Hanna v. Riveland

Opinion by Judge TASHIMA; Concurrence by Judge WRIGHT.

TASHIMA, Circuit Judge:

Petitioner-appellee Craig Mitchell Hanna (“Hanna”) was convicted of vehicular homicide and vehicular assault in King County, Washington, state court. The Supreme Court of Washington affirmed his conviction. State v. Hanna, 123 Wash.2d 704, 871 P.2d 135 (1994), cert. denied, — U.S. -, 115 S.Ct. 299, 130 L.Ed.2d 212 (1994). Hanna then filed this federal petition for a writ of habeas corpus. The district court determined that an instruction allowing the jury to infer reckless driving from excessive speeds was a “trial type” constitutional error. Moreover, the district court could not say that the error did not have a “substantial and injurious” influence on the verdict, and therefore granted the writ.

Respondents-appellants (the “state”) appeal. We have jurisdiction under 28 U.S.C. §§ 1291 and 2253. We review de novo the decision to grant a petition for habeas corpus, Calderon v. Prunty, 59 F.3d 1005, 1008 (9th Cir.1995), and we affirm.

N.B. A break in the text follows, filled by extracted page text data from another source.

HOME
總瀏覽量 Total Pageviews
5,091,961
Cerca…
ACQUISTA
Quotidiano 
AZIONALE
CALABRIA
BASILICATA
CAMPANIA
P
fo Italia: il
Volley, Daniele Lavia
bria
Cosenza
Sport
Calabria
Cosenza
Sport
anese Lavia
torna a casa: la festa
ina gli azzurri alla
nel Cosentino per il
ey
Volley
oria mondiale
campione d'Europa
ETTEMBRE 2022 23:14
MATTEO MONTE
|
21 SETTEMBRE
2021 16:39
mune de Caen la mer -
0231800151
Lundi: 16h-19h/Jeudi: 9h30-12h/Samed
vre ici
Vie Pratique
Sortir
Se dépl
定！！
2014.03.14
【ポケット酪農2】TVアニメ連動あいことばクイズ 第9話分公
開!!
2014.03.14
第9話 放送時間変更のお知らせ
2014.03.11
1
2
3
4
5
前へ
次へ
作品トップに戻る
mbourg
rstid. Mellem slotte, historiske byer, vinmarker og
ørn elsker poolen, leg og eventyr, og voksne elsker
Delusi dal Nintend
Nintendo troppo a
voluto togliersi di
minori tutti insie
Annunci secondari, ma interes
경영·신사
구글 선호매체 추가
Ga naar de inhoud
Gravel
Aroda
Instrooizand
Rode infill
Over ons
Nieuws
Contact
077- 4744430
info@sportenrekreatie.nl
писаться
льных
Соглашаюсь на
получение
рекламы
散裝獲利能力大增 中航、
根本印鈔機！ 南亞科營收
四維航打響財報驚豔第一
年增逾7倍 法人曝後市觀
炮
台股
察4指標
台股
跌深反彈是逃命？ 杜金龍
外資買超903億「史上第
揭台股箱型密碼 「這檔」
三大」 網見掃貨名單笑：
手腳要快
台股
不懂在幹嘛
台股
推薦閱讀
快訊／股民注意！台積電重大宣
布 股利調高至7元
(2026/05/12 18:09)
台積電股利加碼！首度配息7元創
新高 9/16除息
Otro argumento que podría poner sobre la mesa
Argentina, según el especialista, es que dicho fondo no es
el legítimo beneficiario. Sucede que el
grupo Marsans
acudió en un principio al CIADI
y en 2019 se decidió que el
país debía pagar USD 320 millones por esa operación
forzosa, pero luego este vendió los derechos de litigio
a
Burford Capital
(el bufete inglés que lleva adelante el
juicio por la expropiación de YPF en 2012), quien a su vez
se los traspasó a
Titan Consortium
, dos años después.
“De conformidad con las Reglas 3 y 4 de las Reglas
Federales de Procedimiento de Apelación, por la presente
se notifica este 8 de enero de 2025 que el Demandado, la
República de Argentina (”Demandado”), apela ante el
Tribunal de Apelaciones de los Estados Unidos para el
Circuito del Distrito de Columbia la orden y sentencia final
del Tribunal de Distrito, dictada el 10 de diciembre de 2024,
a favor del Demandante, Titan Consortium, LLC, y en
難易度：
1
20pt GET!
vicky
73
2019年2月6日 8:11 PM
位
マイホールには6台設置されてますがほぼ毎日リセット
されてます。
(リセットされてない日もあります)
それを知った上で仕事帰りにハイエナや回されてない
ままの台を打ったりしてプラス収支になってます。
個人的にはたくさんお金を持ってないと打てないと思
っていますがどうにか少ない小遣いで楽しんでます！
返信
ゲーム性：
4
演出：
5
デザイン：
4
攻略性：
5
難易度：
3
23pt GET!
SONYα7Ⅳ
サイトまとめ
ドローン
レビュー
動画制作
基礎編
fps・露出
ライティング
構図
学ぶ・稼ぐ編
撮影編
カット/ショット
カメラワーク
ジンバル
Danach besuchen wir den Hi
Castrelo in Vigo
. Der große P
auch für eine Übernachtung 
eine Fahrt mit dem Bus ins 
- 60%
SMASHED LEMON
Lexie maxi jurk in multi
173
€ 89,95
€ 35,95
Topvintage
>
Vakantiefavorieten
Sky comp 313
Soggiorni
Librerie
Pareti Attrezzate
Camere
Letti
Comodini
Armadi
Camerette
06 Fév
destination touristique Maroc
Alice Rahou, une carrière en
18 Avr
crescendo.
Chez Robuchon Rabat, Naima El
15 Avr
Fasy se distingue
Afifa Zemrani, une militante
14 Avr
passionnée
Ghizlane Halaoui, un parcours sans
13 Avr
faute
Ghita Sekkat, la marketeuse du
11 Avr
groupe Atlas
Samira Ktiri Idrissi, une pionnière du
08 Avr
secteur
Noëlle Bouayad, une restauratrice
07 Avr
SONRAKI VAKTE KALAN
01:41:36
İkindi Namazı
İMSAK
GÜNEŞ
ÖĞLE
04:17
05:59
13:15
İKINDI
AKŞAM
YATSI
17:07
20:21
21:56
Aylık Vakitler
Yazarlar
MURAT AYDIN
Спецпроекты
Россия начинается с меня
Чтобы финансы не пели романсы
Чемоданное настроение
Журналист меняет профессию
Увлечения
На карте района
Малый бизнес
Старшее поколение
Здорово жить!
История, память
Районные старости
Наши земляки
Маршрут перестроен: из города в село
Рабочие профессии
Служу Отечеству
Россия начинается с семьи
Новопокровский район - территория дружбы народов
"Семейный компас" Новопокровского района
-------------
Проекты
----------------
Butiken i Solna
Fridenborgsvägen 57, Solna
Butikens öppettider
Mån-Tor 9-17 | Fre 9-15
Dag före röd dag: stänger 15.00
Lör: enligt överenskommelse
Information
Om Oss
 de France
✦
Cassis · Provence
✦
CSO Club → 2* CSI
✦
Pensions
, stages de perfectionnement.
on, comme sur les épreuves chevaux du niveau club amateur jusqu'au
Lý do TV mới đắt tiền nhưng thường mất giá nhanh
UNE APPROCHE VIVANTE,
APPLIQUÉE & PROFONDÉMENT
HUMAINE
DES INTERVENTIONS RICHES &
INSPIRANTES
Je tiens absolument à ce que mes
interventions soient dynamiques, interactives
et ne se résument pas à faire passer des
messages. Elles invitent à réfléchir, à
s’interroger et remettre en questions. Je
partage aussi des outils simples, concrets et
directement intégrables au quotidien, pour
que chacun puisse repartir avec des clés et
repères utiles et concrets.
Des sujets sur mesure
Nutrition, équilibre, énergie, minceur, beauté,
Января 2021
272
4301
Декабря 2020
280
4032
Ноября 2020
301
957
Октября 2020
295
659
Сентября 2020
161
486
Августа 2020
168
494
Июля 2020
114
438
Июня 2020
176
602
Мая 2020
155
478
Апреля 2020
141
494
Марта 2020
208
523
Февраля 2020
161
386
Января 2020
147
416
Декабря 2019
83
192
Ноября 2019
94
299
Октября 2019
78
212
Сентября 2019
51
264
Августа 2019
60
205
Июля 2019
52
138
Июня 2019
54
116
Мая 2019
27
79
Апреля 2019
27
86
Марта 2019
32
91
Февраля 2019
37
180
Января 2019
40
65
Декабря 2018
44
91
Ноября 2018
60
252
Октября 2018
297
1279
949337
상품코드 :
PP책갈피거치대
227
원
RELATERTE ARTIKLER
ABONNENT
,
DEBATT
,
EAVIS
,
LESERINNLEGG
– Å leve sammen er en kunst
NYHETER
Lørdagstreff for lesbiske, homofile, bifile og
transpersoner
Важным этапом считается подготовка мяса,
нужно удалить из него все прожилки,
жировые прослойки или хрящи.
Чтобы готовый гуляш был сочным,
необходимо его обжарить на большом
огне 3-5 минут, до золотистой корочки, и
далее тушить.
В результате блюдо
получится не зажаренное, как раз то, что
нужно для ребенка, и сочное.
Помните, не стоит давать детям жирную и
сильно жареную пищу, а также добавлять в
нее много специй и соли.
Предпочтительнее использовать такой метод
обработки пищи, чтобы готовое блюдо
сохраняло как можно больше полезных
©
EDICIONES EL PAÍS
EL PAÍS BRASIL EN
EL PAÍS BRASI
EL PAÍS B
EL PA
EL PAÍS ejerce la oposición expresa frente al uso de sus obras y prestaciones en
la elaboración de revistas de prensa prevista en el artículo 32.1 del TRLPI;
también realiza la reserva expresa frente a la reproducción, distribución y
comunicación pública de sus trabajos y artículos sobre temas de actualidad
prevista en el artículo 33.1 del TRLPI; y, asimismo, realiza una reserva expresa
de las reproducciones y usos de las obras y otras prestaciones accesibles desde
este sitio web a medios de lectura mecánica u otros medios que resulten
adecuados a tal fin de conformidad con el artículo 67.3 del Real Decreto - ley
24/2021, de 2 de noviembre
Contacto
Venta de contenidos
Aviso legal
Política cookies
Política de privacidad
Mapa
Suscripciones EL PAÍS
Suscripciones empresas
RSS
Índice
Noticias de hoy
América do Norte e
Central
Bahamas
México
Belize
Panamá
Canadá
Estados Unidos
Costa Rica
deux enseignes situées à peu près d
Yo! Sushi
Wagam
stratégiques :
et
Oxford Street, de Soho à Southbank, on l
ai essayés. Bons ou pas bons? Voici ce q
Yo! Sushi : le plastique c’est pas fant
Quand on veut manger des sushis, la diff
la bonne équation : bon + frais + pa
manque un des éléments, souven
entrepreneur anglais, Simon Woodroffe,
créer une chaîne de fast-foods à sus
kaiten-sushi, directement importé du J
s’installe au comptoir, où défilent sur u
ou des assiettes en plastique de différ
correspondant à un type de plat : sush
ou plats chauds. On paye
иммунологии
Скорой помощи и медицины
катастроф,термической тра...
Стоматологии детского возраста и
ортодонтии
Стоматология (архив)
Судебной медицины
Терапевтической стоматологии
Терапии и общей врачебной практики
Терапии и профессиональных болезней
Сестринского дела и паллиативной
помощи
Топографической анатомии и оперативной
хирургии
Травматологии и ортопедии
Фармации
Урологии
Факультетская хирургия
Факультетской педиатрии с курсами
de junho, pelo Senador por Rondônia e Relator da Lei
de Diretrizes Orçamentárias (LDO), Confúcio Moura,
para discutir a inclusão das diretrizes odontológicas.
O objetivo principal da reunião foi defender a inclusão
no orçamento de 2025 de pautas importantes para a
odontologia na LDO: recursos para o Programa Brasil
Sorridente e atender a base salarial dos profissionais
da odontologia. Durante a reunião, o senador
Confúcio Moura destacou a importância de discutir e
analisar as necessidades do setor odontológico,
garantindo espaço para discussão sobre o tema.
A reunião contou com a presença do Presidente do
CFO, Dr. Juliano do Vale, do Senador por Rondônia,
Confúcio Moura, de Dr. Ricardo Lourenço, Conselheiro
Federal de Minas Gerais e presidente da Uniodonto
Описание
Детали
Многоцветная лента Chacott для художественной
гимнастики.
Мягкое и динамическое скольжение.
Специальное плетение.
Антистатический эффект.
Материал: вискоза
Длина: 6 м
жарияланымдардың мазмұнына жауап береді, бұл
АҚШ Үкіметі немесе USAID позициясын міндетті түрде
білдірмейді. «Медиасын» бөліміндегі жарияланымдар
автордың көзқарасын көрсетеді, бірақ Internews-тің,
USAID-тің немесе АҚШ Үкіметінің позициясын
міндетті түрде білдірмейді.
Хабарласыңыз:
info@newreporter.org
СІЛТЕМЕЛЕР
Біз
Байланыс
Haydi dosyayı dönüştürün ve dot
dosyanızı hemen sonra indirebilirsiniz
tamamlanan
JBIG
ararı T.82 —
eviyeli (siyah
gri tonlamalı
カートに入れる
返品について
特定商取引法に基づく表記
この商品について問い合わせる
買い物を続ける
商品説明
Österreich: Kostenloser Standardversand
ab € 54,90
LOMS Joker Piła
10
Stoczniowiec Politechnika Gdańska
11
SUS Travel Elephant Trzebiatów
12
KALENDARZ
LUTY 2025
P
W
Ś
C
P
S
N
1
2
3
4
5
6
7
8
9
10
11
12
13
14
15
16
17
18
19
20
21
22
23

FACTS AND PRIOR PROCEEDINGS

I. The Accident.

During the daylight hours of August 22, 1989, Hanna was driving his Mustang on a highway in south Seattle in a 55 mile per hour (“m.p.h.”) zone. He lost control of his ear, crossed over a grass median into opposing traffic and collided with a Toyota occupied by Roy and Frances Fellows. Roy was killed in the accident and Frances sustained serious injuries.

II. The Trial.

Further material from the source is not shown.